• _Input data_

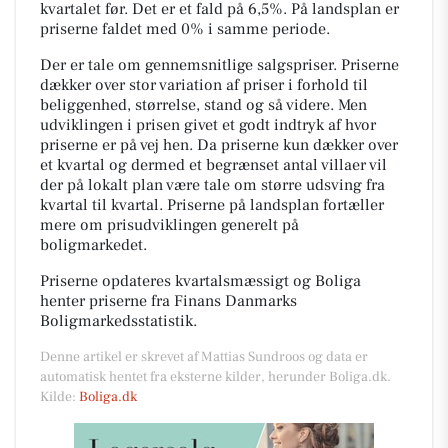
kvartalet før. Det er et fald på 6,5%. På landsplan er
priserne faldet med 0% i samme periode.
Der er tale om gennemsnitlige salgspriser. Priserne
dækker over stor variation af priser i forhold til
beliggenhed, størrelse, stand og så videre. Men
udviklingen i prisen givet et godt indtryk af hvor
priserne er på vej hen. Da priserne kun dækker over
et kvartal og dermed et begrænset antal villaer vil
der på lokalt plan være tale om større udsving fra
kvartal til kvartal. Priserne på landsplan fortæller
mere om prisudviklingen generelt på
boligmarkedet.
Priserne opdateres kvartalsmæssigt og Boliga
henter priserne fra Finans Danmarks
Boligmarkedsstatistik.
Denne artikel er skrevet af Mattias Sundroos og data er
automatisk hentet fra eksterne kilder, herunder Boliga.dk.
Kilde:
Boliga.dk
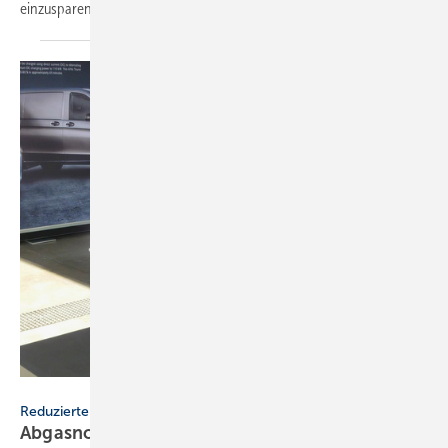
einzusparen.
Bild: SBZ / DIetrich
Reduzierte Emissionen
Abgasnorm: Euro 6d für Nutzfahrzeuge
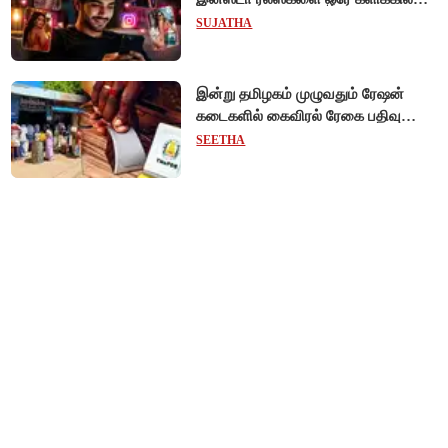
மாற்றியமைக்கலாம்!
SUJATHA
இன்று தமிழகம் முழுவதும் ரேஷன்
கடைகளில் கைவிரல் ரேகை பதிவு
சிறப்பு முகாம்!
SEETHA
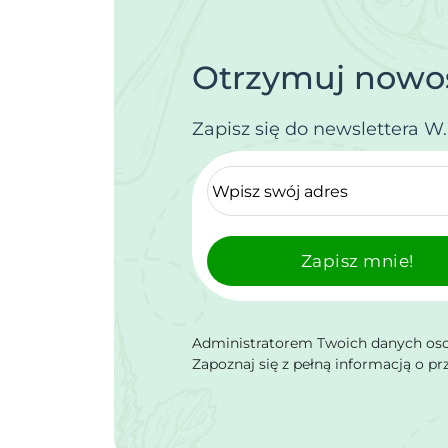
Otrzymuj nowoś
Zapisz się do newslettera W
Zapisz mnie!
Administratorem Twoich danych osob
Zapoznaj się z pełną informacją o p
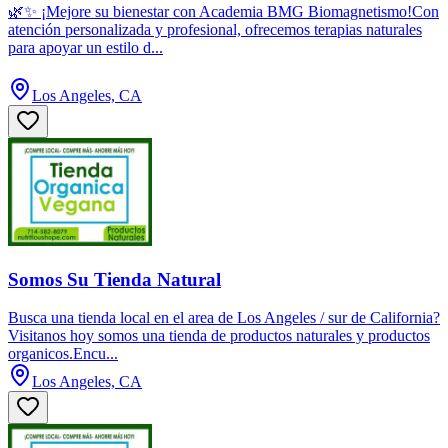
🌿✨ ¡Mejore su bienestar con Academia BMG Biomagnetismo!Con
atención personalizada y profesional, ofrecemos terapias naturales
para apoyar un estilo d...
Los Angeles, CA
Somos Su Tienda Natural
Busca una tienda local en el area de Los Angeles / sur de California?
Visitanos hoy somos una tienda de productos naturales y productos
organicos.Encu...
Los Angeles, CA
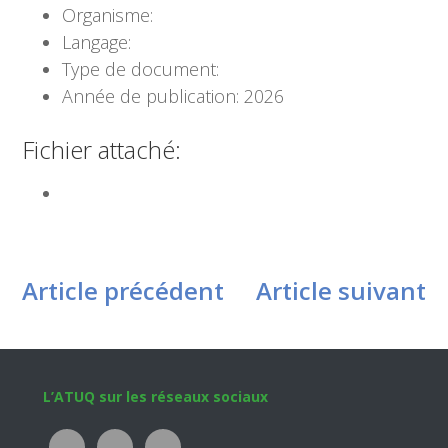
Organisme:
Langage:
Type de document:
Année de publication: 2026
Fichier attaché:
Article précédent
Article suivant
Footer
L’ATUQ sur les réseaux sociaux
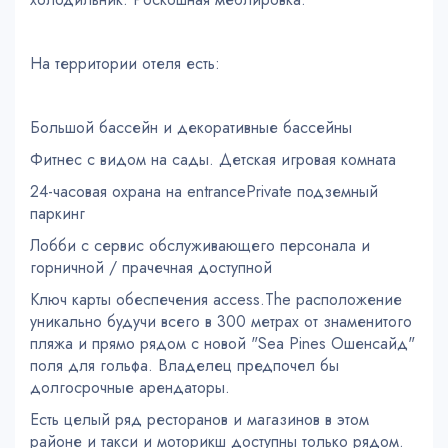
На территории отеля есть:
Большой бассейн и декоративные бассейны
Фитнес с видом на сады. Детская игровая комната
24-часовая охрана на entrancePrivate подземный
паркинг
Лобби с сервис обслуживающего персонала и
горничной / прачечная доступной
Ключ карты обеспечения access.The расположение
уникально будучи всего в 300 метрах от знаменитого
пляжа и прямо рядом с новой "Sea Pines Ошенсайд"
поля для гольфа. Владелец предпочел бы
долгосрочные арендаторы.
Есть целый ряд ресторанов и магазинов в этом
районе и такси и моторикш доступны только рядом.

• _Exercise_
Exactly the lines from the line holding "На территории отеля" through the close of the listing above make up the answer; include nothing else.

• _Response for this exercise_
На территории отеля есть:
Большой бассейн и декоративные бассейны
Фитнес с видом на сады. Детская игровая комната
24-часовая охрана на entrancePrivate подземный
паркинг
Лобби с сервис обслуживающего персонала и
горничной / прачечная доступной
Ключ карты обеспечения access.The расположение
уникально будучи всего в 300 метрах от знаменитого
пляжа и прямо рядом с новой "Sea Pines Ошенсайд"
поля для гольфа. Владелец предпочел бы
долгосрочные арендаторы.
Есть целый ряд ресторанов и магазинов в этом
районе и такси и моторикш доступны только рядом.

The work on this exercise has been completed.